- [Task to complete]
List each line of the data that holds the string "notre", please.

- [Dataset records]
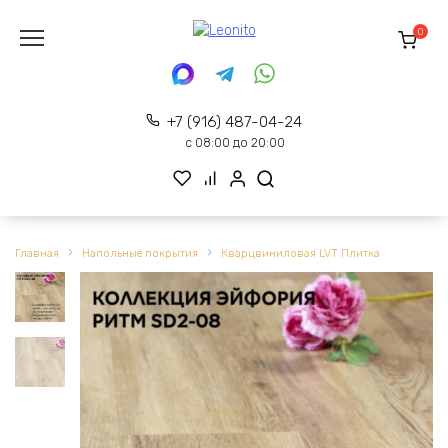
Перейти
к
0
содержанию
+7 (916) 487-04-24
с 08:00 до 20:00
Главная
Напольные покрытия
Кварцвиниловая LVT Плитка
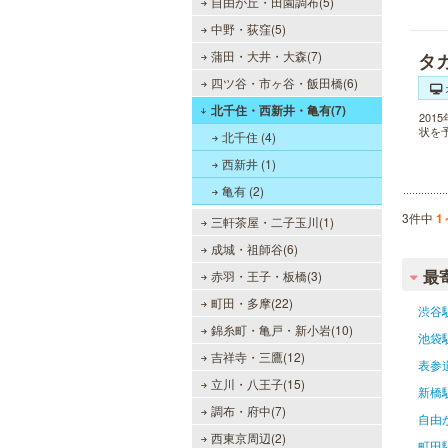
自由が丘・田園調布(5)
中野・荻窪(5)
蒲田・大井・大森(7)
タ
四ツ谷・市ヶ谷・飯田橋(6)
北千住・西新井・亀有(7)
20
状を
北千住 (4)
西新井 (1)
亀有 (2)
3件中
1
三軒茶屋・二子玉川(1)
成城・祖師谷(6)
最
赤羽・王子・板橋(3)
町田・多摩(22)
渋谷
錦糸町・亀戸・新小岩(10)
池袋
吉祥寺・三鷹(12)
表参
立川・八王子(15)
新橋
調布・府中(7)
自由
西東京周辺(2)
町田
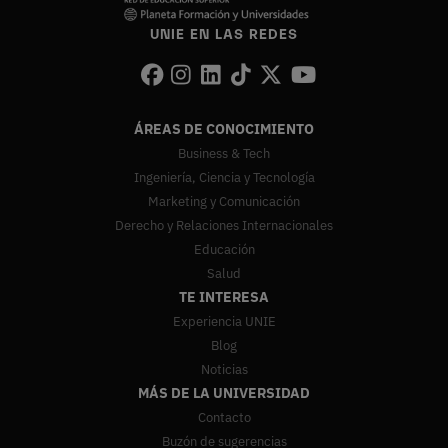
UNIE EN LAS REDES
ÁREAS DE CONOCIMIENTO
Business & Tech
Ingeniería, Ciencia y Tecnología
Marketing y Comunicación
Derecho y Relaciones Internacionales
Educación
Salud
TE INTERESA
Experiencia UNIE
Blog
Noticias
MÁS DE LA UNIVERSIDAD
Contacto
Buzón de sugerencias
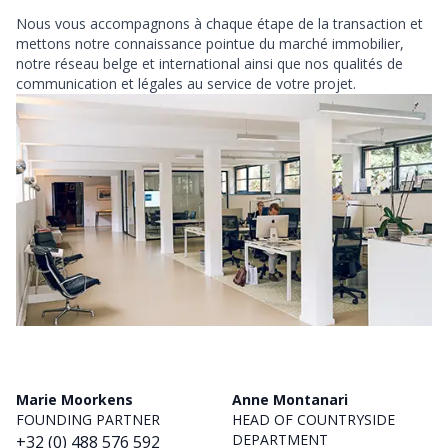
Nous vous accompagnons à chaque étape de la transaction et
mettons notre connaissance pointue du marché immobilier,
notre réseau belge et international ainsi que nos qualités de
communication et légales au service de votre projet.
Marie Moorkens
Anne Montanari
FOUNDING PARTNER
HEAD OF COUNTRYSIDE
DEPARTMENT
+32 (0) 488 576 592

* * *

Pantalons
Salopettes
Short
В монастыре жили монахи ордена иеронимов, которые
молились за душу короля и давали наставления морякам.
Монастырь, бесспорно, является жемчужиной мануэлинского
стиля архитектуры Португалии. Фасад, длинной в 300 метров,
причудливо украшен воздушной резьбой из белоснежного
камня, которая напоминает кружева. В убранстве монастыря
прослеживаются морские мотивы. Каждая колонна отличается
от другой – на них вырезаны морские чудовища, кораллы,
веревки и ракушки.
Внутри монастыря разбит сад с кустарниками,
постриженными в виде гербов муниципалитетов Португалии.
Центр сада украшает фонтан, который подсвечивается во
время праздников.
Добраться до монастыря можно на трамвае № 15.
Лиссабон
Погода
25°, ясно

==

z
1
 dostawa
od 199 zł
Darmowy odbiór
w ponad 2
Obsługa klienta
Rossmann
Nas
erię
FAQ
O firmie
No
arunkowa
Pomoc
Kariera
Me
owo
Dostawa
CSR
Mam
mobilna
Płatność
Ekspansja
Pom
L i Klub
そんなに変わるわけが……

- [Solution to the problem]
mettons notre connaissance pointue du marché immobilier,
notre réseau belge et international ainsi que nos qualités de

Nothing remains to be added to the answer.